[Collected data entries]
↓

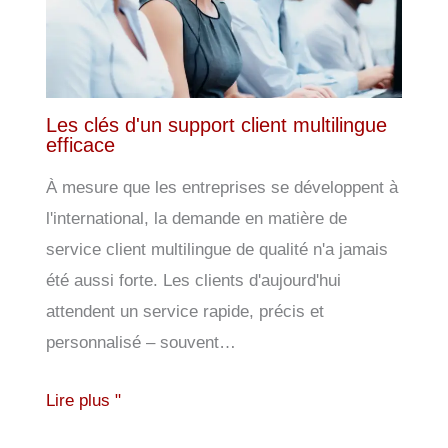
Les clés d'un support client multilingue
efficace
À mesure que les entreprises se développent à
l'international, la demande en matière de
service client multilingue de qualité n'a jamais
été aussi forte. Les clients d'aujourd'hui
attendent un service rapide, précis et
personnalisé – souvent…
Lire plus "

↑

PROBLEM TO SOLVE: Print the records above verbatim, minus any pictures.

ANSWER TO THE PROBLEM:
Les clés d'un support client multilingue
efficace
À mesure que les entreprises se développent à
l'international, la demande en matière de
service client multilingue de qualité n'a jamais
été aussi forte. Les clients d'aujourd'hui
attendent un service rapide, précis et
personnalisé – souvent…
Lire plus "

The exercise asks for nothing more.